Basic Tutorial

Pre-requisites

This Tutorial requires a basic installation of Open Data Hub with Spark and JupyterHub as detailed in the quick installation. The quick installation steps are also available as a tutorial video on the OpenShift youtube channel.

All screenshots and instructions are from OpenShift 4.2. For the purposes of this tutorial, we used try.openshift.com on AWS. Tutorials have also been tested on Code Ready Containers with 16GB of RAM.

The source for the following notebook is available in GitLab with comments for easy viewing.

Exploring JupyterHub and Spark

JupyterHub and Spark are installed by default with Open Data Hub. You can create Jupyter Notebooks and connect to Spark. This is a simple hello world.

  1. Find the route to JupyterHub. Within your Open Data Hub Project click on Networking -> Routes Routes
  2. For the route named jupyterhub, click on the location to bring up JupyterHub (typically https://jupyterhub-project.apps.your-cluster.your-domain.com).
  3. Sign in using your OpenShift credentials.
  4. Spawn a new server with spark functionality. (e.g. s2i-spark-minimal-notebook:3.6) New Notebook
  5. Create a new Python 3 notebook
  6. Copy the following code to test a basic spark connection.
    from pyspark.sql import SparkSession, SQLContext
    import os
    import socket
    
    # Add the necessary Hadoop and AWS jars to access Ceph from Spark
    # Can be omitted if s3 storage access is not required
    os.environ['PYSPARK_SUBMIT_ARGS'] = '--packages org.apache.hadoop:hadoop-aws:2.7.3,com.amazonaws:aws-java-sdk:1.7.4 pyspark-shell'
    
    # create a spark session
    spark = SparkSession.builder.master('local[3]').getOrCreate()
    
    # test your spark connection
    spark.range(5, numPartitions=5).rdd.map(lambda x: socket.gethostname()).distinct().collect()
    
  7. Run the notebook. If successful, you should see the output:
    ['jupyterhub-nb-kube-3aadmin']
    

Object Storage

Let’s add on to the notebook from the previous section and access data on an Object Store (such as Ceph or AWS S3) using the S3 API. For instructions on installing Ceph, refer to the Advanced Installation documentation.

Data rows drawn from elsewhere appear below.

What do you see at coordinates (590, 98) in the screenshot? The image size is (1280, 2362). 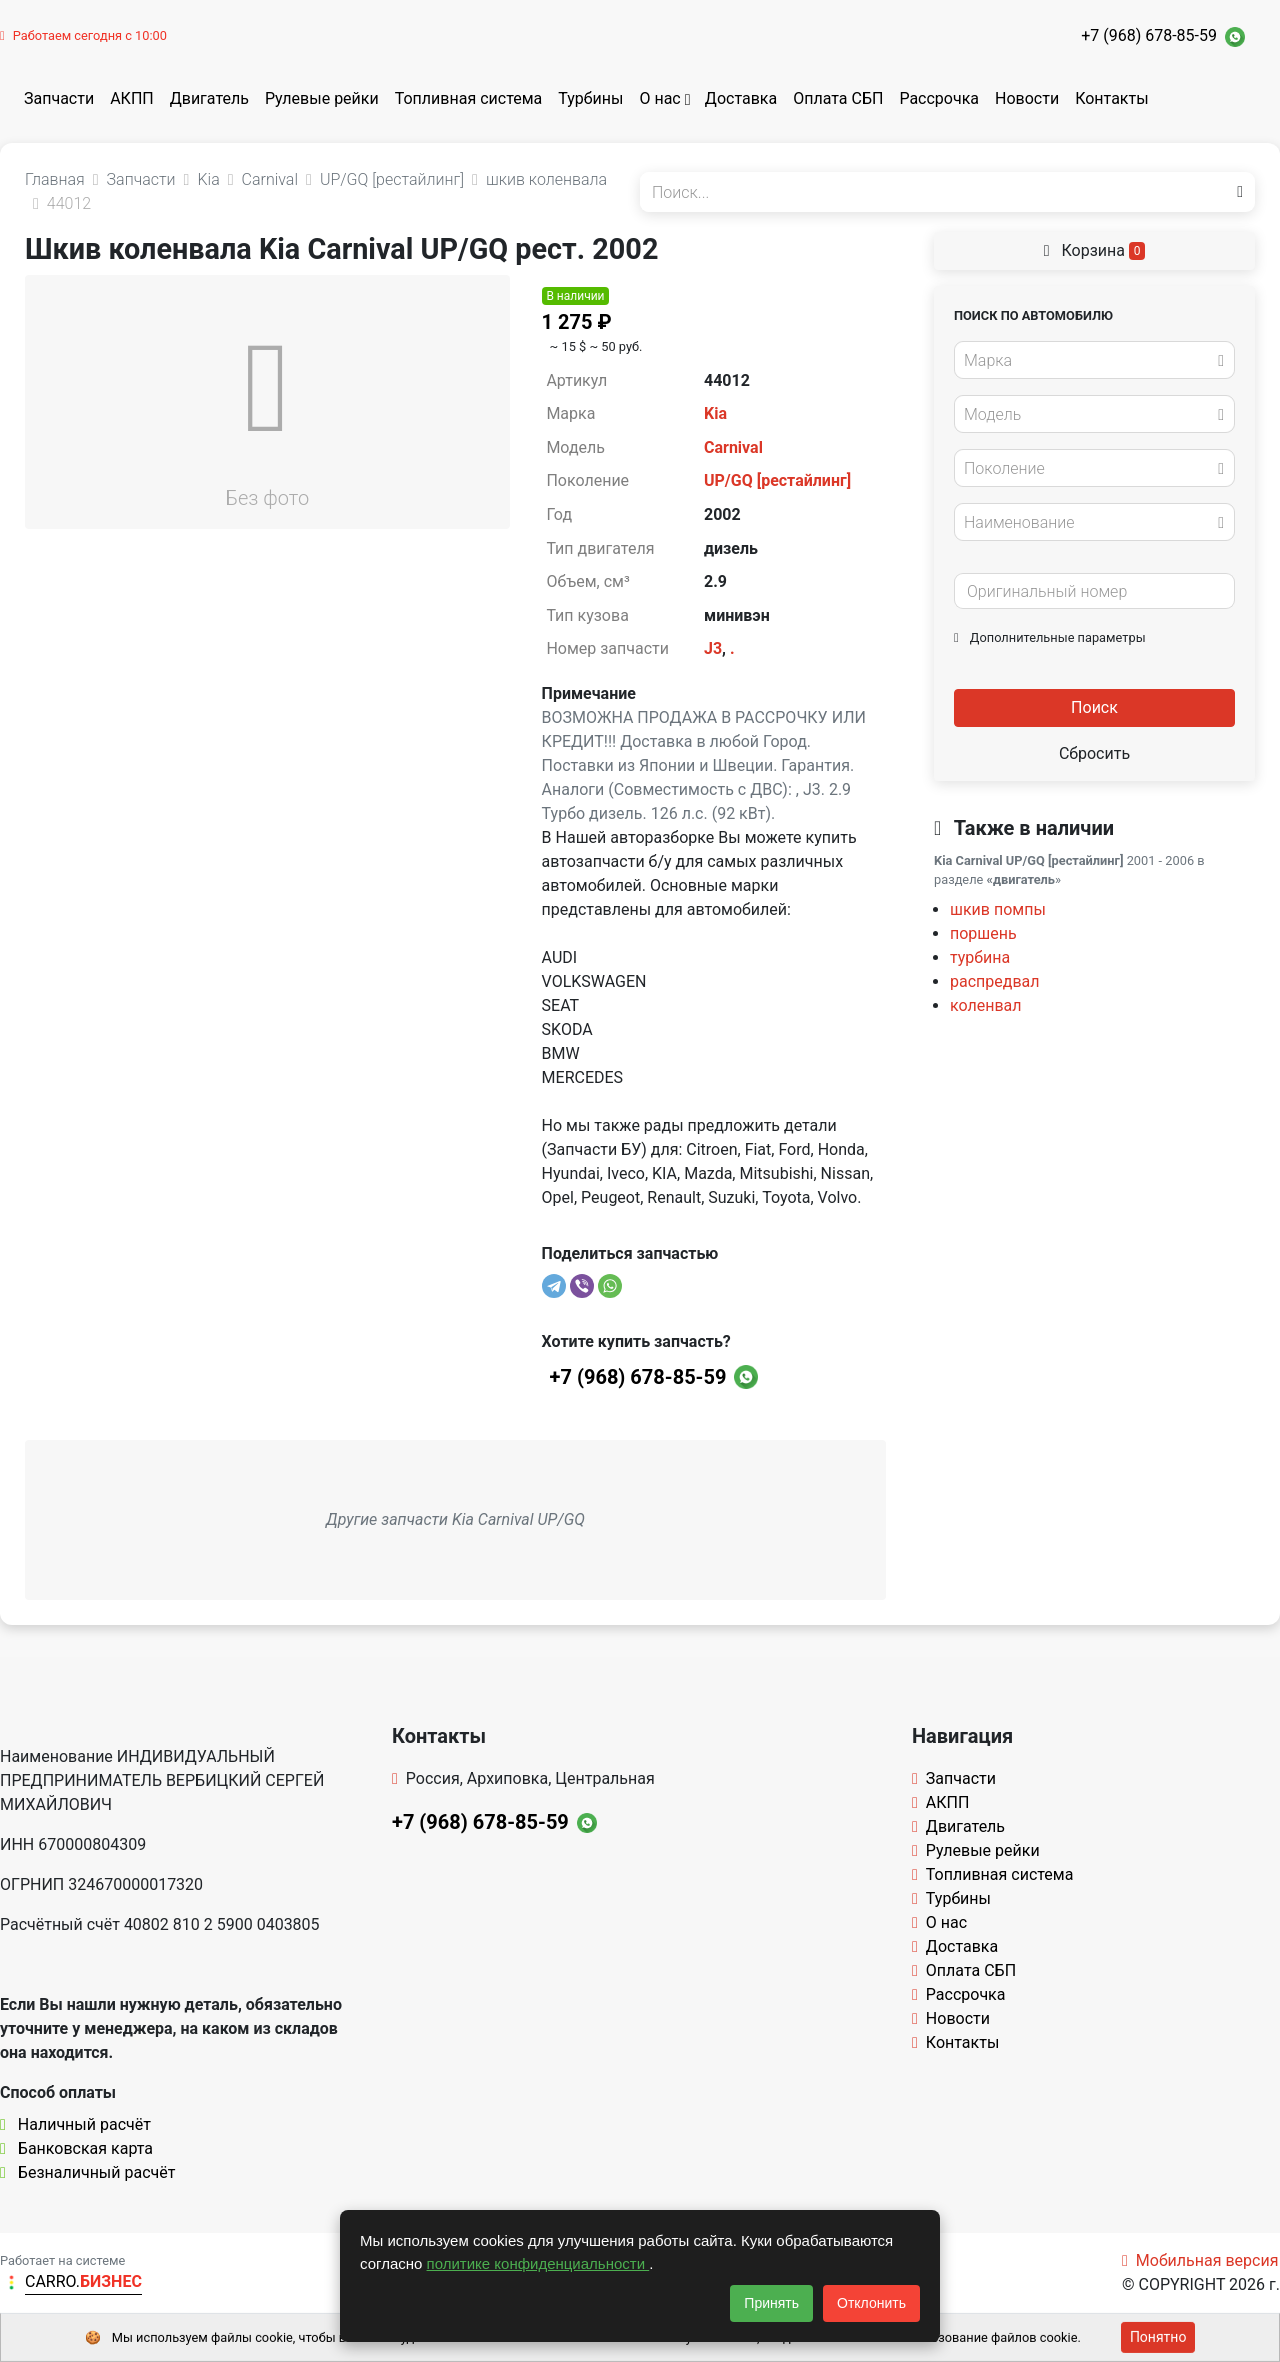 I see `Турбины` at bounding box center [590, 98].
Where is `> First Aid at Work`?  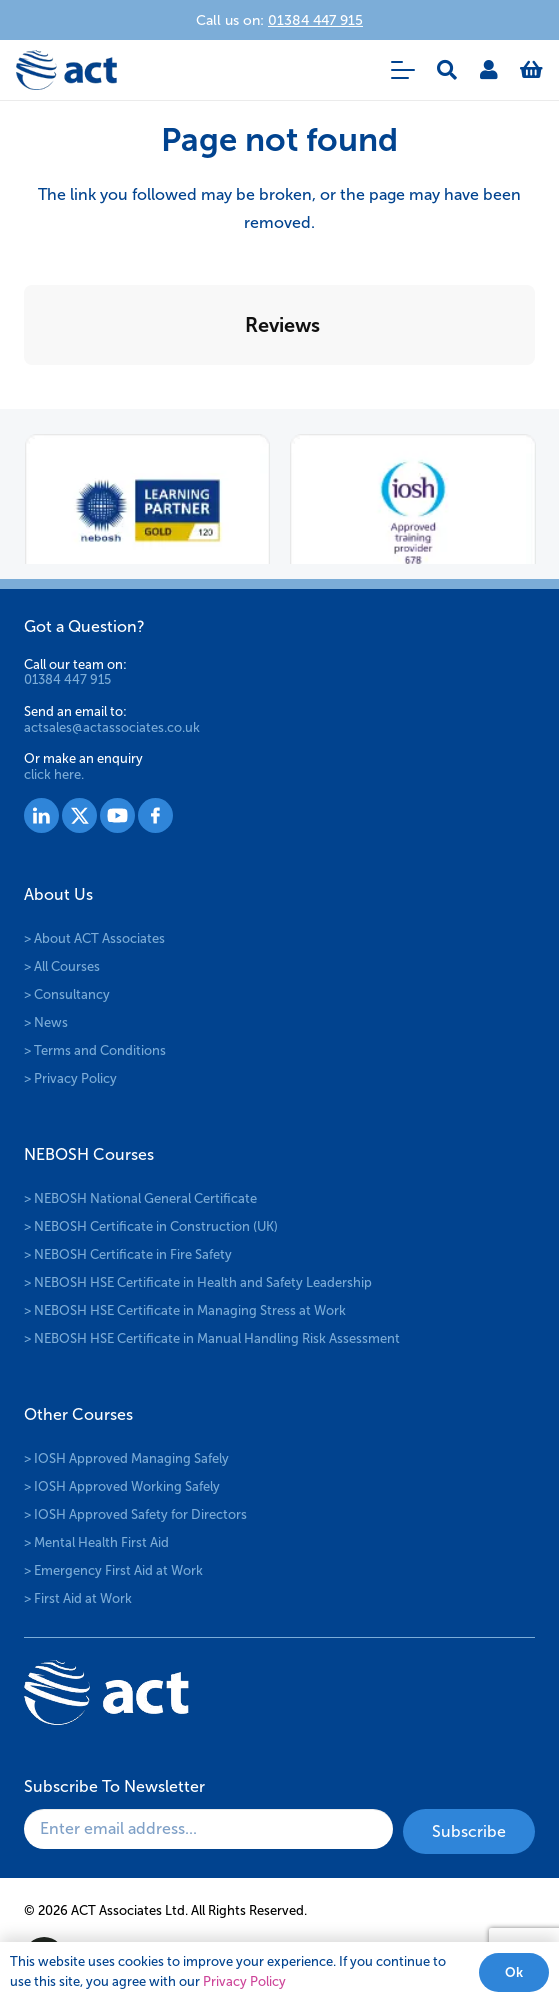 > First Aid at Work is located at coordinates (78, 1598).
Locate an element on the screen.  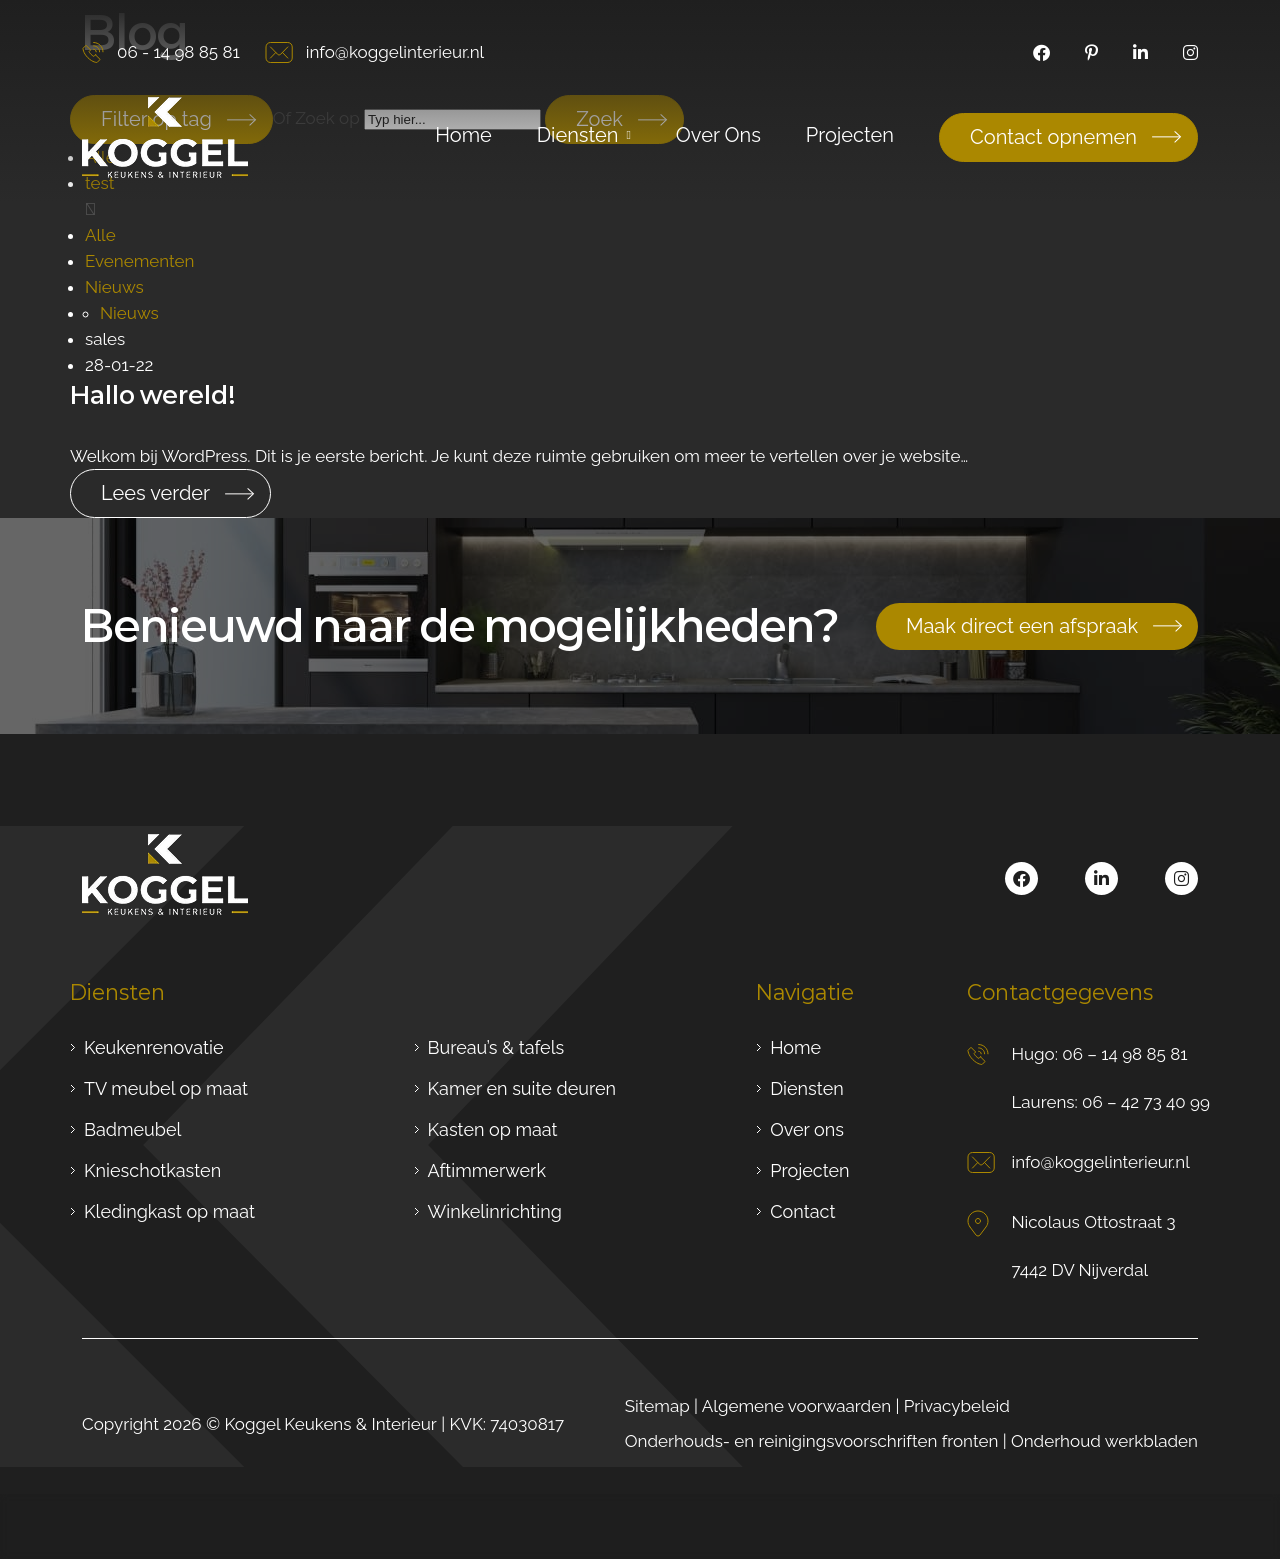 Knieschotkasten is located at coordinates (152, 1170).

  1. Click on the + button and insert a new cell below of type Code.
  2. To access S3 directly, we’ll use the boto3 library. We’ll download a sample data file and then upload it to our S3 storage. In the new cell paste the following code, and edit the s3_ variables with your own credentials.
    # Edit this section using your own credentials
    s3_region = 'region-1' # fill in for AWS, blank for Ceph
    s3_endpoint_url = 'https://s3.storage.server'
    s3_access_key_id = 'AccessKeyId-ChangeMe'
    s3_secret_access_key = 'SecretAccessKey-ChangeMe'
    s3_bucket = 'MyBucket'
    
    # for easy download
    !pip install wget
    
    import wget
    import boto3
    
    # configure boto S3 connection
    s3 = boto3.client('s3',
                      s3_region,
                      endpoint_url = s3_endpoint_url,
                      aws_access_key_id = s3_access_key_id,
                      aws_secret_access_key = s3_secret_access_key)
    
    # download the sample data file
    url = "https://gitlab.com/opendatahub/opendatahub.io/raw/master/assets/files/tutorials/basic/sample_data.csv"
    file = wget.download(url=url, out='sample_data.csv')
    
    #upload the file to storage
    s3.upload_file(file, s3_bucket, "sample_data.csv")
    
  3. Run the cell. After it completes check your S3 bucket. You should see the sample_data.csv.

Spark + Object Storage

Now, let’s access that same data file from Spark so you can analyze data.

  1. Now let’s read the data from Spark. First, click on the + button and insert a new cell of type Code.
  2. Paste the following code to read the data from spark and print some data.
    hadoopConf = spark.sparkContext._jsc.hadoopConfiguration()
    hadoopConf.set("fs.s3a.endpoint", s3_endpoint_url)
    hadoopConf.set("fs.s3a.access.key", s3_access_key_id)
    hadoopConf.set("fs.s3a.secret.key", s3_secret_access_key)
    hadoopConf.set("fs.s3a.path.style.access", "true")
    hadoopConf.set("fs.s3a.connection.ssl.enabled", "true") # false if not https
    
    data = spark.read.csv('s3a://' + s3_bucket + '/sample_data.csv',sep=",", header=True)
    df = data.toPandas()
    df.head()
    
  3. Run the cell. The data from the csv file should be displayed as a Pandas data frame.

That’s it! You have a working Jupyter notebook with access to storage and Spark.